Xiao Wei, qui était en train de boire son soupe, leva la tête : « Mademoiselle, ne sois pas égocentrique. Je ne veux pas sortir parce que je suis vraiment fatiguée. »
« Oh. » Yan Schu acquiesça, puis réfléchit : « Xiao Wei, je déménagerai dès que j'aurai trouvé un appartement... »

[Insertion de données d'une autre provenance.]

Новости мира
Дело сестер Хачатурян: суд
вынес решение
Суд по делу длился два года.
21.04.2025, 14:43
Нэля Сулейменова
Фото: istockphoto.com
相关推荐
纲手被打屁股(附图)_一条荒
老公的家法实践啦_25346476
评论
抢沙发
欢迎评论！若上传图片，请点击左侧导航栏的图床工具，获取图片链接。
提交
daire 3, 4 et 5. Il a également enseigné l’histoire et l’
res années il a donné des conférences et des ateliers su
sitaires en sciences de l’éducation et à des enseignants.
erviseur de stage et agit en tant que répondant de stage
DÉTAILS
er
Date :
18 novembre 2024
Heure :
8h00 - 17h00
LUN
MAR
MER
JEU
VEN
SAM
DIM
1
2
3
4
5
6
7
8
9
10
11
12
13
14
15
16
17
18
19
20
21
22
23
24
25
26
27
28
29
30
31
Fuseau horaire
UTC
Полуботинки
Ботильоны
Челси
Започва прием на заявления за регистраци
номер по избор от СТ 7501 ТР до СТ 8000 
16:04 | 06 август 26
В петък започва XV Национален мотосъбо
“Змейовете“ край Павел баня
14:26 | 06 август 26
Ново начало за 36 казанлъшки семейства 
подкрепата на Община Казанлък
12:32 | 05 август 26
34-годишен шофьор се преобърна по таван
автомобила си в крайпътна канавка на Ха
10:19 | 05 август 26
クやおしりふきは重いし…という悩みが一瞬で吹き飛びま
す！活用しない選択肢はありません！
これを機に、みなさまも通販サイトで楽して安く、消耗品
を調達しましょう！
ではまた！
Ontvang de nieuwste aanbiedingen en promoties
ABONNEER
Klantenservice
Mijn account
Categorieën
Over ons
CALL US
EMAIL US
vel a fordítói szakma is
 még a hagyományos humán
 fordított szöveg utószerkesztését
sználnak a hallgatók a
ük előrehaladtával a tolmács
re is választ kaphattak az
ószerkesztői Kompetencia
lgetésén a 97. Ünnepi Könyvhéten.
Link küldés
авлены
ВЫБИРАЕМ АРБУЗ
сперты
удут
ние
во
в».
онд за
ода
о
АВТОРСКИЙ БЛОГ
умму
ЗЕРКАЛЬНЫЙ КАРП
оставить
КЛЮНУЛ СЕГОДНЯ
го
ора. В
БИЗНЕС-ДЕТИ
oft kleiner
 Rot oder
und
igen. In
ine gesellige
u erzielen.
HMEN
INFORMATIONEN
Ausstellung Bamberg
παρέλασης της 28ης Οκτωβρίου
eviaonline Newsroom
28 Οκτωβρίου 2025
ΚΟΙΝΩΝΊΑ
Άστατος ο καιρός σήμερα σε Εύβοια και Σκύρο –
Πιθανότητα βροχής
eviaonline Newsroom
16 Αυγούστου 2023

Xiao Wei la regarda : « Pourquoi dépenser de l'argent pour ça ? Tu peux rester aussi longtemps que tu veux, ne sois pas stupide et déménage. »
Yan Schu sourit et acquiesça avec gratitude.

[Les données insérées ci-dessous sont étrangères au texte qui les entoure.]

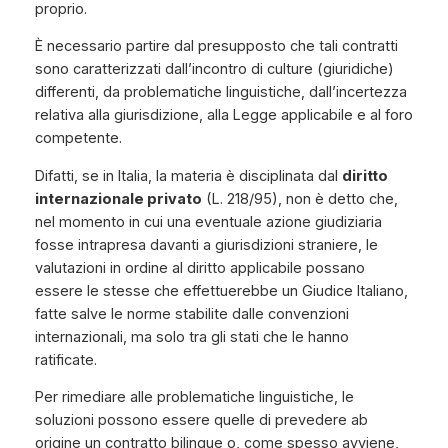
proprio.
È necessario partire dal presupposto che tali contratti
sono caratterizzati dall’incontro di culture (giuridiche)
differenti, da problematiche linguistiche, dall’incertezza
relativa alla giurisdizione, alla Legge applicabile e al foro
competente.
Difatti, se in Italia, la materia è disciplinata dal
diritto
internazionale privato
(L. 218/95), non è detto che,
nel momento in cui una eventuale azione giudiziaria
fosse intrapresa davanti a giurisdizioni straniere, le
valutazioni in ordine al diritto applicabile possano
essere le stesse che effettuerebbe un Giudice Italiano,
fatte salve le norme stabilite dalle convenzioni
internazionali, ma solo tra gli stati che le hanno
ratificate.
Per rimediare alle problematiche linguistiche, le
soluzioni possono essere quelle di prevedere
ab
origine
un contratto bilingue o, come spesso avviene,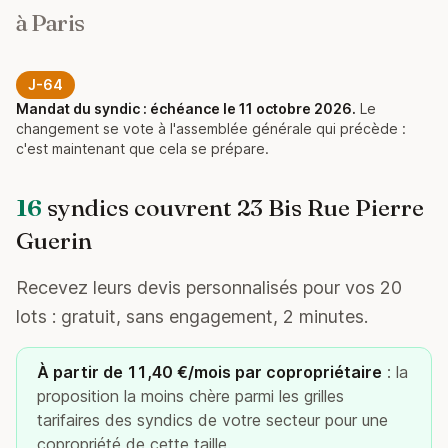
à Paris
J-64
Mandat du syndic : échéance le 11 octobre 2026.
Le
changement se vote à l'assemblée générale qui précède :
c'est maintenant que cela se prépare.
16
syndics couvrent 23 Bis Rue Pierre
Guerin
Recevez leurs devis personnalisés pour vos 20
lots : gratuit, sans engagement, 2 minutes.
À partir de 11,40 €/mois par copropriétaire
: la
proposition la moins chère parmi les grilles
tarifaires des syndics de votre secteur pour une
copropriété de cette taille.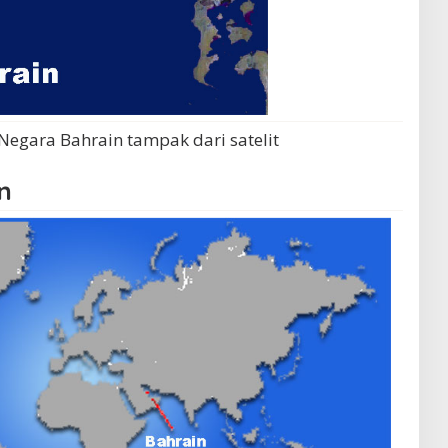
egara Bahrain tampak dari satelit
n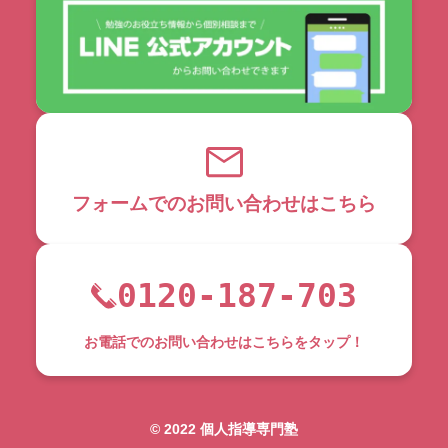
フォームでのお問い合わせはこちら
0120-187-703
お電話でのお問い合わせはこちらをタップ！
©︎ 2022 個人指導専門塾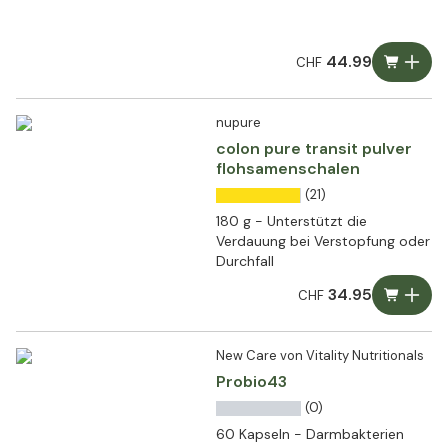
44.99
CHF
nupure
colon pure transit pulver
flohsamenschalen
(21)
180 g - Unterstützt die
Verdauung bei Verstopfung oder
Durchfall
34.95
CHF
New Care von Vitality Nutritionals
Probio43
(0)
60 Kapseln - Darmbakterien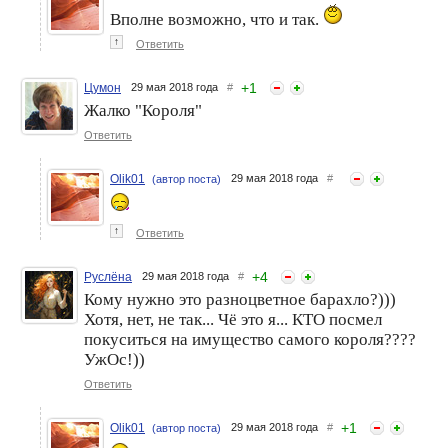
Вполне возможно, что и так.
↑
Ответить
+
1
Цумон
29 мая 2018 года
#
Жалко "Короля"
Ответить
Olik01
29 мая 2018 года
#
(автор поста)
↑
Ответить
+
4
Руслёна
29 мая 2018 года
#
Кому нужно это разноцветное барахло?)))
Хотя, нет, не так... Чё это я... КТО посмел
покуситься на имущество самого короля????
УжОс!))
Ответить
+
1
Olik01
29 мая 2018 года
#
(автор поста)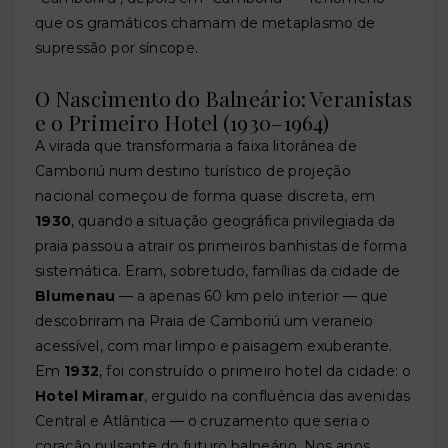
que os gramáticos chamam de metaplasmo de
supressão por síncope.
O Nascimento do Balneário: Veranistas
e o Primeiro Hotel (1930–1964)
A virada que transformaria a faixa litorânea de
Camboriú num destino turístico de projeção
nacional começou de forma quase discreta, em
1930
, quando a situação geográfica privilegiada da
praia passou a atrair os primeiros banhistas de forma
sistemática. Eram, sobretudo, famílias da cidade de
Blumenau
— a apenas 60 km pelo interior — que
descobriram na Praia de Camboriú um veraneio
acessível, com mar limpo e paisagem exuberante.
Em
1932
, foi construído o primeiro hotel da cidade: o
Hotel Miramar
, erguido na confluência das avenidas
Central e Atlântica — o cruzamento que seria o
coração pulsante do futuro balneário. Nos anos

Après avoir mangé à sa faim, Xiao Wei soupira de contentement et regarda Yan Shu qui regardait la télévision. Bon, c'était l'heure de parler sérieusement. Elle s'approcha et s'assit à ses côtés : « Allez, raconte-moi. Qu'est-ce qui se passe entre toi et Mu Yang ? » Elle alla droit au but, inutile de perdre son temps.
« Non, vraiment rien. » Yan Shu secoua la tête.
« Tu oses me mentir aussi ? » Xiao Wei changea immédiatement de visage.
« Non, ce n'est pas ça. » Yan Shu baissa la tête : « Vraiment, on a simplement décidé de se séparer. »
« Alors, c'est Mu Yang qui a d'abord parlé de ça ? »
« Il a probablement l'air fatigué aussi, il a dit qu'on se séparait un temps pour se calmer. » Yan Schu soupira : « Il est probablement fatigué aussi. Tout ce temps, c'est lui qui s'est occupé de moi, dans tous les sens, et je n'ai pas la moindre capacité à l'aider. Suis-je vraiment si nulle que je ne peux rien faire pour lui ? Je pensais que notre vie ensemble était bonne, mais la présence de Viviane m'a appris que moi, en tant qu'épouse, je n'ai même pas la capacité d'aider mon mari. Ce dont Mu Yang a besoin, ce n'est pas moi, mais une femme comme toi, comme Viviane. »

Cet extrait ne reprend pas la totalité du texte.